O cientista social Fausto Augusto Junior, 45 anos, é o novo diretor técnico do Departamento Intersindical de Estatística e Estudos Socioeconômicos (Dieese). Ele assumiu o cargo, no início deste mês de fevereiro, no lugar do sociólogo Clemente Ganz Lúcio, que permaneceu na função durante 16 anos.

Fausto é paulistano, formado em Ciências Sociais pela Faculdade de Filosofia, Letras e Ciências Humanas (FFLCH) da Universidade de São Paulo (USP). Antes de se graduar, trabalhou como eletrotécnico. Também foi professor da rede estadual. Chegou ao Dieese em 1996.

No mesmo dia da posse do novo diretor técnico, Maria Aparecida Faria — do Sindicato dos Trabalhadores Públicos da Saúde no Estado de SP, ligado à Central Única dos Trabalhadores (CUT) — assumiu a presidência do Departamento no lugar de Bernardino Jesus de Brito, do Sindicato dos Eletricitários de São Paulo (Força Sindical).

Fundado em 1955 por sindicalistas desconfiados dos índices oficiais de inflação, o Dieese tem cerca de 700 associados, entre sindicatos, federações, confederações de trabalhadores e centrais sindicais, que fazem parte da direção da entidade. A Fenae é uma das federações assessoradas pelo Departamento.

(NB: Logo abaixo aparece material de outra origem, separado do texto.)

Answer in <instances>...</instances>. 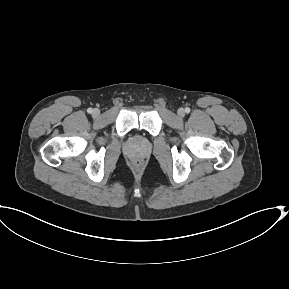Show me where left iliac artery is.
<instances>
[{
  "label": "left iliac artery",
  "instance_id": "44dca946",
  "mask_svg": "<svg viewBox=\"0 0 289 289\" xmlns=\"http://www.w3.org/2000/svg\"><path fill=\"white\" fill-rule=\"evenodd\" d=\"M185 112H186V113H189V112H190V108H189V107H186V108H185Z\"/></svg>",
  "mask_w": 289,
  "mask_h": 289
}]
</instances>
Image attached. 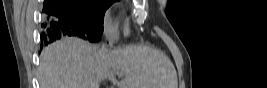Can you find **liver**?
Listing matches in <instances>:
<instances>
[{
    "label": "liver",
    "instance_id": "obj_1",
    "mask_svg": "<svg viewBox=\"0 0 267 88\" xmlns=\"http://www.w3.org/2000/svg\"><path fill=\"white\" fill-rule=\"evenodd\" d=\"M122 73L119 83L116 75ZM41 88H100L108 79L118 88H177V72L161 51L142 45L99 48L82 39L64 37L40 54Z\"/></svg>",
    "mask_w": 267,
    "mask_h": 88
}]
</instances>
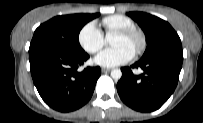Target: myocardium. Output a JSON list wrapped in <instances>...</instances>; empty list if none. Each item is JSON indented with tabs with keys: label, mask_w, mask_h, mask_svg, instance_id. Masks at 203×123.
<instances>
[{
	"label": "myocardium",
	"mask_w": 203,
	"mask_h": 123,
	"mask_svg": "<svg viewBox=\"0 0 203 123\" xmlns=\"http://www.w3.org/2000/svg\"><path fill=\"white\" fill-rule=\"evenodd\" d=\"M114 34H117L120 36H125V37L135 35L139 38V45L136 48V50L134 51L133 56L140 55L146 47L145 34L136 27L119 29V30L115 31Z\"/></svg>",
	"instance_id": "obj_1"
}]
</instances>
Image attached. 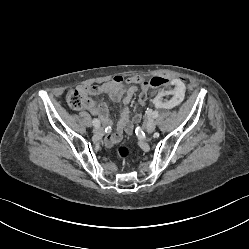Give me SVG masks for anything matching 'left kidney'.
Here are the masks:
<instances>
[{"mask_svg":"<svg viewBox=\"0 0 249 249\" xmlns=\"http://www.w3.org/2000/svg\"><path fill=\"white\" fill-rule=\"evenodd\" d=\"M187 90L186 81L181 76L171 78L153 97V106L161 111L178 104Z\"/></svg>","mask_w":249,"mask_h":249,"instance_id":"5707ae66","label":"left kidney"}]
</instances>
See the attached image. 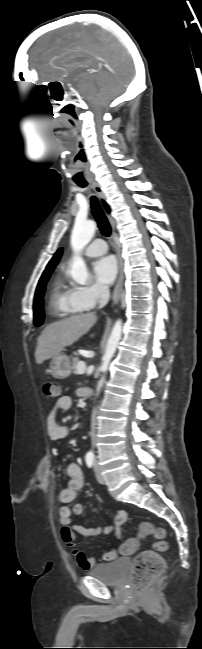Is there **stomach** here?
Listing matches in <instances>:
<instances>
[{
  "instance_id": "1",
  "label": "stomach",
  "mask_w": 202,
  "mask_h": 649,
  "mask_svg": "<svg viewBox=\"0 0 202 649\" xmlns=\"http://www.w3.org/2000/svg\"><path fill=\"white\" fill-rule=\"evenodd\" d=\"M49 368L54 378L65 379L70 376L72 371L70 358L64 354H58L52 358Z\"/></svg>"
}]
</instances>
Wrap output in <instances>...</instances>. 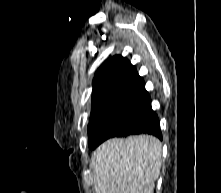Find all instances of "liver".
<instances>
[{
  "label": "liver",
  "instance_id": "1",
  "mask_svg": "<svg viewBox=\"0 0 221 193\" xmlns=\"http://www.w3.org/2000/svg\"><path fill=\"white\" fill-rule=\"evenodd\" d=\"M161 149V142L149 135L107 140L91 157L95 192L153 193Z\"/></svg>",
  "mask_w": 221,
  "mask_h": 193
}]
</instances>
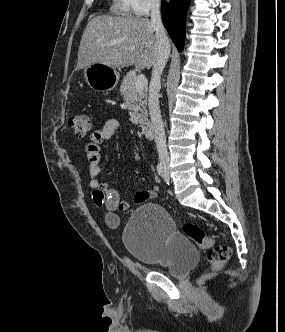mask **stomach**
Returning a JSON list of instances; mask_svg holds the SVG:
<instances>
[{
	"label": "stomach",
	"instance_id": "1",
	"mask_svg": "<svg viewBox=\"0 0 285 332\" xmlns=\"http://www.w3.org/2000/svg\"><path fill=\"white\" fill-rule=\"evenodd\" d=\"M84 77L88 85L95 91H111L119 81V72L108 65L93 63L85 67Z\"/></svg>",
	"mask_w": 285,
	"mask_h": 332
}]
</instances>
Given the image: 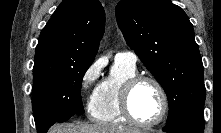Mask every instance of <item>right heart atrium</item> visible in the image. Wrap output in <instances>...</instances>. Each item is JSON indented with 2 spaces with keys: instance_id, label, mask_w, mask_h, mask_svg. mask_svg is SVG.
<instances>
[{
  "instance_id": "obj_1",
  "label": "right heart atrium",
  "mask_w": 221,
  "mask_h": 133,
  "mask_svg": "<svg viewBox=\"0 0 221 133\" xmlns=\"http://www.w3.org/2000/svg\"><path fill=\"white\" fill-rule=\"evenodd\" d=\"M100 63L95 61L84 71L80 81V94L90 110L96 93V81L100 75Z\"/></svg>"
}]
</instances>
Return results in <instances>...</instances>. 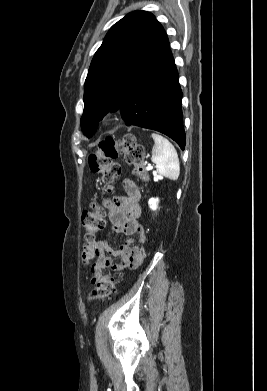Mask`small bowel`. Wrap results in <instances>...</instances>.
Instances as JSON below:
<instances>
[{
  "mask_svg": "<svg viewBox=\"0 0 267 391\" xmlns=\"http://www.w3.org/2000/svg\"><path fill=\"white\" fill-rule=\"evenodd\" d=\"M123 187L126 194L107 201L106 204L113 231L124 233L130 238L118 249H113L106 239H98L85 245L82 253L83 261L90 263L95 258V261L90 264L92 283H97L103 277L106 268L117 272L128 267L136 268L146 257L145 230L138 221L141 215V193L131 179H125ZM114 259H117L118 263H115Z\"/></svg>",
  "mask_w": 267,
  "mask_h": 391,
  "instance_id": "c3829d8e",
  "label": "small bowel"
}]
</instances>
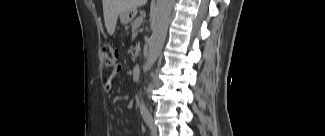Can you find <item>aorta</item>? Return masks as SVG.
<instances>
[{"label": "aorta", "instance_id": "obj_1", "mask_svg": "<svg viewBox=\"0 0 325 136\" xmlns=\"http://www.w3.org/2000/svg\"><path fill=\"white\" fill-rule=\"evenodd\" d=\"M174 0H157L151 16L152 35L149 41L147 69L151 68L158 59L167 35L168 23ZM140 111L147 112L145 105L140 103Z\"/></svg>", "mask_w": 325, "mask_h": 136}]
</instances>
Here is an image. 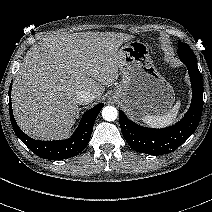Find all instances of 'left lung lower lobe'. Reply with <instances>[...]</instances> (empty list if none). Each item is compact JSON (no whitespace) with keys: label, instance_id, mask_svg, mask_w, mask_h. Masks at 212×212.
I'll list each match as a JSON object with an SVG mask.
<instances>
[{"label":"left lung lower lobe","instance_id":"left-lung-lower-lobe-1","mask_svg":"<svg viewBox=\"0 0 212 212\" xmlns=\"http://www.w3.org/2000/svg\"><path fill=\"white\" fill-rule=\"evenodd\" d=\"M187 66L192 85V102L185 116L175 125L163 129L145 128L130 121L119 110L121 131L137 152L162 155L175 151L196 130L203 109V83L196 57L179 55Z\"/></svg>","mask_w":212,"mask_h":212}]
</instances>
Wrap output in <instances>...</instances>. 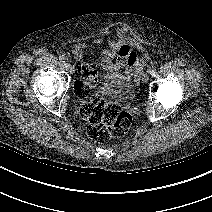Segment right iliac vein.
Listing matches in <instances>:
<instances>
[{
    "instance_id": "63e3f726",
    "label": "right iliac vein",
    "mask_w": 212,
    "mask_h": 212,
    "mask_svg": "<svg viewBox=\"0 0 212 212\" xmlns=\"http://www.w3.org/2000/svg\"><path fill=\"white\" fill-rule=\"evenodd\" d=\"M64 66H65V68H66L67 70H70V69H71V65H70V63H69L68 61H66V62L64 63Z\"/></svg>"
}]
</instances>
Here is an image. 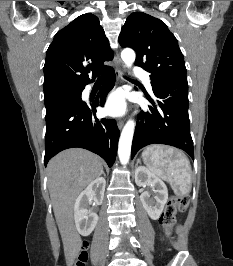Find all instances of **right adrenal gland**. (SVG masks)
Masks as SVG:
<instances>
[{"label":"right adrenal gland","instance_id":"obj_1","mask_svg":"<svg viewBox=\"0 0 233 266\" xmlns=\"http://www.w3.org/2000/svg\"><path fill=\"white\" fill-rule=\"evenodd\" d=\"M101 175L105 176V173H104V171H103V170H102V172H101Z\"/></svg>","mask_w":233,"mask_h":266}]
</instances>
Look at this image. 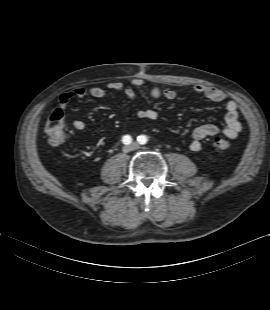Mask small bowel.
Returning a JSON list of instances; mask_svg holds the SVG:
<instances>
[{
  "instance_id": "c3829d8e",
  "label": "small bowel",
  "mask_w": 270,
  "mask_h": 310,
  "mask_svg": "<svg viewBox=\"0 0 270 310\" xmlns=\"http://www.w3.org/2000/svg\"><path fill=\"white\" fill-rule=\"evenodd\" d=\"M144 84L142 79L134 78L130 81L129 85H123L120 82H110L105 88L93 86L88 89L83 87H76L73 90L63 93L59 98V108L65 110L69 102L73 99L83 98L89 95L93 98H105L111 94L123 92L127 99L133 104L137 103L136 89L142 87ZM194 92L203 96L213 102H225V121L224 128H219L214 124H203L196 127L192 133V141L189 144L190 150L197 152L201 149V141L207 137L223 133L226 137L234 139L242 130V125L239 121V106L237 102L231 99H227V95L214 87L198 84L194 87ZM150 96L153 99L165 98L167 100H173L176 97V93L173 90H162L157 87H153L150 90ZM137 117L146 120L158 119V112L152 108H139L136 111ZM72 127L78 131L86 130L87 126L82 120H74Z\"/></svg>"
}]
</instances>
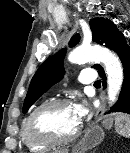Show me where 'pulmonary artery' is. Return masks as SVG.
I'll return each mask as SVG.
<instances>
[{
    "mask_svg": "<svg viewBox=\"0 0 130 153\" xmlns=\"http://www.w3.org/2000/svg\"><path fill=\"white\" fill-rule=\"evenodd\" d=\"M96 81V72L94 70H83L79 75V82L90 84Z\"/></svg>",
    "mask_w": 130,
    "mask_h": 153,
    "instance_id": "obj_1",
    "label": "pulmonary artery"
}]
</instances>
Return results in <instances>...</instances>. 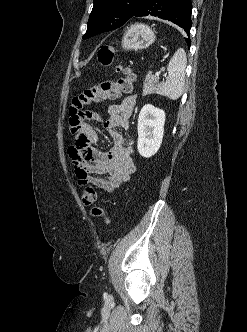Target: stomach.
Wrapping results in <instances>:
<instances>
[{"instance_id": "obj_1", "label": "stomach", "mask_w": 247, "mask_h": 332, "mask_svg": "<svg viewBox=\"0 0 247 332\" xmlns=\"http://www.w3.org/2000/svg\"><path fill=\"white\" fill-rule=\"evenodd\" d=\"M156 39L154 31L147 25L136 23L131 25L122 39L124 50H141L149 47Z\"/></svg>"}]
</instances>
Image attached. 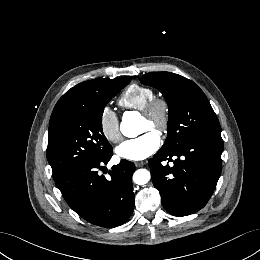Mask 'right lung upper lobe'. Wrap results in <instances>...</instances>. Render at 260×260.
I'll return each mask as SVG.
<instances>
[{
    "instance_id": "cb5924a9",
    "label": "right lung upper lobe",
    "mask_w": 260,
    "mask_h": 260,
    "mask_svg": "<svg viewBox=\"0 0 260 260\" xmlns=\"http://www.w3.org/2000/svg\"><path fill=\"white\" fill-rule=\"evenodd\" d=\"M131 80L130 77H120L115 79H94L82 82L67 91L57 102L52 112L50 122L59 118L63 113L77 105L83 103L93 92L98 91L109 83H122ZM130 82V81H129Z\"/></svg>"
}]
</instances>
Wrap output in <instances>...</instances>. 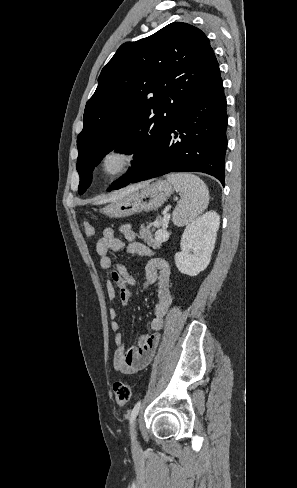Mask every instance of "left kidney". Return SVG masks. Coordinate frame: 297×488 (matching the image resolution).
I'll use <instances>...</instances> for the list:
<instances>
[{
    "label": "left kidney",
    "mask_w": 297,
    "mask_h": 488,
    "mask_svg": "<svg viewBox=\"0 0 297 488\" xmlns=\"http://www.w3.org/2000/svg\"><path fill=\"white\" fill-rule=\"evenodd\" d=\"M219 224V215L209 211L186 226L180 243L181 252L174 257L175 265L182 274L196 276L208 266Z\"/></svg>",
    "instance_id": "5707ae66"
}]
</instances>
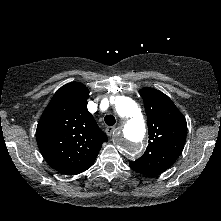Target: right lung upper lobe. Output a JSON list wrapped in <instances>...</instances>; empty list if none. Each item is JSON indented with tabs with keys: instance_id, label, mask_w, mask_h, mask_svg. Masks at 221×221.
Returning a JSON list of instances; mask_svg holds the SVG:
<instances>
[{
	"instance_id": "1",
	"label": "right lung upper lobe",
	"mask_w": 221,
	"mask_h": 221,
	"mask_svg": "<svg viewBox=\"0 0 221 221\" xmlns=\"http://www.w3.org/2000/svg\"><path fill=\"white\" fill-rule=\"evenodd\" d=\"M89 91L79 82L61 87L44 110L36 131L41 154L58 172L71 175L91 165L108 141L87 110Z\"/></svg>"
}]
</instances>
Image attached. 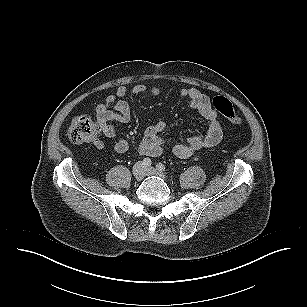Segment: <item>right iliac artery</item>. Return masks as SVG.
<instances>
[{
	"mask_svg": "<svg viewBox=\"0 0 307 307\" xmlns=\"http://www.w3.org/2000/svg\"><path fill=\"white\" fill-rule=\"evenodd\" d=\"M142 163H143V165L145 166V167H149L150 165H151V159H149V158H144L143 159V161H142Z\"/></svg>",
	"mask_w": 307,
	"mask_h": 307,
	"instance_id": "right-iliac-artery-1",
	"label": "right iliac artery"
}]
</instances>
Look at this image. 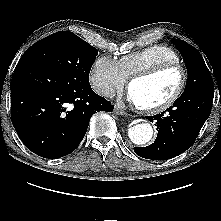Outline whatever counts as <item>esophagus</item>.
<instances>
[{
	"mask_svg": "<svg viewBox=\"0 0 221 221\" xmlns=\"http://www.w3.org/2000/svg\"><path fill=\"white\" fill-rule=\"evenodd\" d=\"M121 105L122 104H119V103L117 105H115L114 112L118 115H126L127 113L123 110Z\"/></svg>",
	"mask_w": 221,
	"mask_h": 221,
	"instance_id": "esophagus-1",
	"label": "esophagus"
}]
</instances>
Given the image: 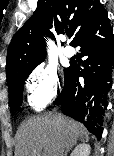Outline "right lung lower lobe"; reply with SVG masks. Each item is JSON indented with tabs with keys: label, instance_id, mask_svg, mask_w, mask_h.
<instances>
[{
	"label": "right lung lower lobe",
	"instance_id": "right-lung-lower-lobe-1",
	"mask_svg": "<svg viewBox=\"0 0 114 156\" xmlns=\"http://www.w3.org/2000/svg\"><path fill=\"white\" fill-rule=\"evenodd\" d=\"M73 46H80L81 55L87 59L83 61V69L77 64L70 65L64 88L54 103L61 104L65 115L83 123L100 139L114 68V34L104 8L78 34ZM79 76L84 81L80 82Z\"/></svg>",
	"mask_w": 114,
	"mask_h": 156
}]
</instances>
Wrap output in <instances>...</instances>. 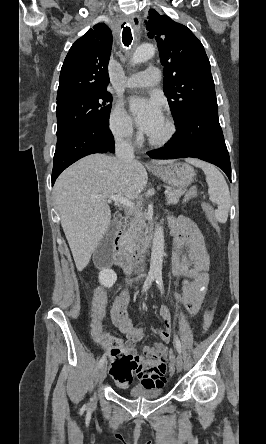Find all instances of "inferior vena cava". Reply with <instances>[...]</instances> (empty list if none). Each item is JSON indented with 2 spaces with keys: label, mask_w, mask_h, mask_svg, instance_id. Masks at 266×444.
Masks as SVG:
<instances>
[{
  "label": "inferior vena cava",
  "mask_w": 266,
  "mask_h": 444,
  "mask_svg": "<svg viewBox=\"0 0 266 444\" xmlns=\"http://www.w3.org/2000/svg\"><path fill=\"white\" fill-rule=\"evenodd\" d=\"M116 157L122 161L134 160V148L128 138L118 137L116 139Z\"/></svg>",
  "instance_id": "1"
}]
</instances>
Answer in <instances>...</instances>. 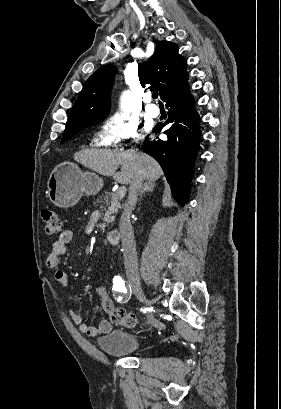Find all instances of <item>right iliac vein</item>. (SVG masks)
<instances>
[{
	"label": "right iliac vein",
	"instance_id": "1",
	"mask_svg": "<svg viewBox=\"0 0 281 409\" xmlns=\"http://www.w3.org/2000/svg\"><path fill=\"white\" fill-rule=\"evenodd\" d=\"M130 287L133 291V293L135 294L136 298L143 304H145L146 306H148V308H151V303L150 301L146 298L143 289L141 287V284L138 281H132L130 282ZM149 322H151V315L149 318Z\"/></svg>",
	"mask_w": 281,
	"mask_h": 409
}]
</instances>
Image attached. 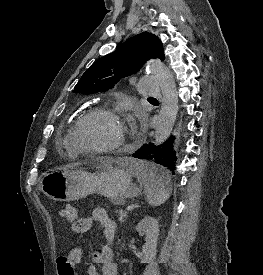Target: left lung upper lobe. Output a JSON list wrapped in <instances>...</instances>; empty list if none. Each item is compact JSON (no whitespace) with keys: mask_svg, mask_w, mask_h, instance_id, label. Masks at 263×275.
Returning <instances> with one entry per match:
<instances>
[{"mask_svg":"<svg viewBox=\"0 0 263 275\" xmlns=\"http://www.w3.org/2000/svg\"><path fill=\"white\" fill-rule=\"evenodd\" d=\"M152 58L165 59L160 39L148 32L131 37L114 52L89 67L73 92L82 94L105 92L121 78L137 73L142 65Z\"/></svg>","mask_w":263,"mask_h":275,"instance_id":"obj_1","label":"left lung upper lobe"}]
</instances>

A instituição tornou-se referência em pesquisas sobre custo de vida, salários, mercado de trabalho, perfis de categorias profissionais e de setores, greves, negociações coletivas, entre outras. Os estudos regulares do Dieese mais conhecidos são a Pesquisa Nacional da Cesta Básica de Alimentos (PNCBA) e o Índice do Custo de Vida (ICV) da cidade de São Paulo, realizados desde 1959. A Pesquisa de Emprego e Desemprego (PED), que desde 1985 era feita em parceria com a Fundação Seade na Grande São Paulo e mais tarde implantada em outras regiões do país, foi descontinuada.

Nesta entrevista à Fenae, Fausto Junior conta quais são as atuais grandes adversidades para o universo sindical, os desafios do Dieese para os próximos anos e as prioridades da gestão dele. Fala também sobre o futuro do sindicalismo após as reformas Trabalhista e da Previdência e analisa a meta do governo de privatizar 17 empresas públicas; entre elas, a Caixa.

Confira a entrevista:

O que o Dieese considera como “grandes adversidades” para o universo sindical?

O mundo do trabalho está mudando. Estamos em um daqueles momentos da história em que as adversidades com relação ao novo governo são só alguns dos problemas. A lógica da organização da produção está mudando, temos uma revolução tecnológica em andamento e, ao mesmo tempo, a própria forma de representação em que o trabalhador está se vendo. Então, o desafio do movimento sindical, hoje, é se adequar a essas novas formas de organização do trabalho mas também às novas formas de representação que esta organização está pedindo.

No que consistiu a reestruturação promovida no Dieese nos últimos três anos e o que ela representa para o assessoramento das entidades associadas?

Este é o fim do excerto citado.